§ ASSIGNMENT: Print every line below exactly. Skip the pictures.

DATA IN THIS EXERCISE: Begin

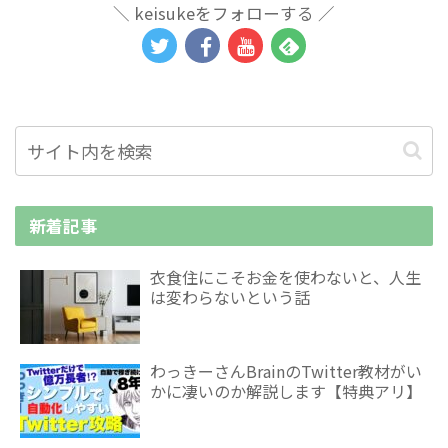
keisukeをフォローする
新着記事
衣食住にこそお金を使わないと、人生
は変わらないという話
わっきーさんBrainのTwitter教材がい
かに凄いのか解説します【特典アリ】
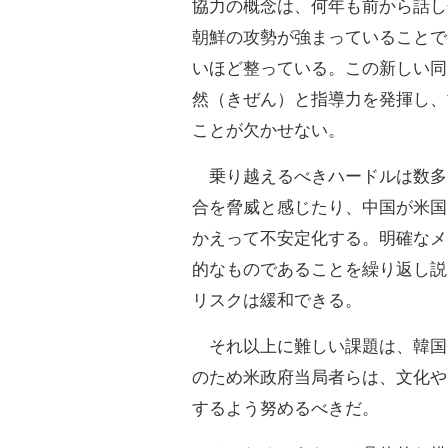
協力の概念は、何年も前から話し
朝鮮の攻勢が強まっていることで
いほど整っている。この新しい同
然（きぜん）と指導力を発揮し、
ことが欠かせない。
乗り越えるべきハードルは数多
合を脅威と感じたり、中国が米国
かえって不安定化する。明確なメ
的なものであることを繰り返し説
リスクは緩和できる。
それ以上に難しい課題は、韓国
のため米政府当局者らは、文化や
するよう努めるべきだ。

DATA IN THIS EXERCISE: End

§ SOLUTION TO THIS PROBLEM:
keisukeをフォローする
新着記事
衣食住にこそお金を使わないと、人生
は変わらないという話
わっきーさんBrainのTwitter教材がい
かに凄いのか解説します【特典アリ】
協力の概念は、何年も前から話し
朝鮮の攻勢が強まっていることで
いほど整っている。この新しい同
然（きぜん）と指導力を発揮し、
ことが欠かせない。
乗り越えるべきハードルは数多
合を脅威と感じたり、中国が米国
かえって不安定化する。明確なメ
的なものであることを繰り返し説
リスクは緩和できる。
それ以上に難しい課題は、韓国
のため米政府当局者らは、文化や
するよう努めるべきだ。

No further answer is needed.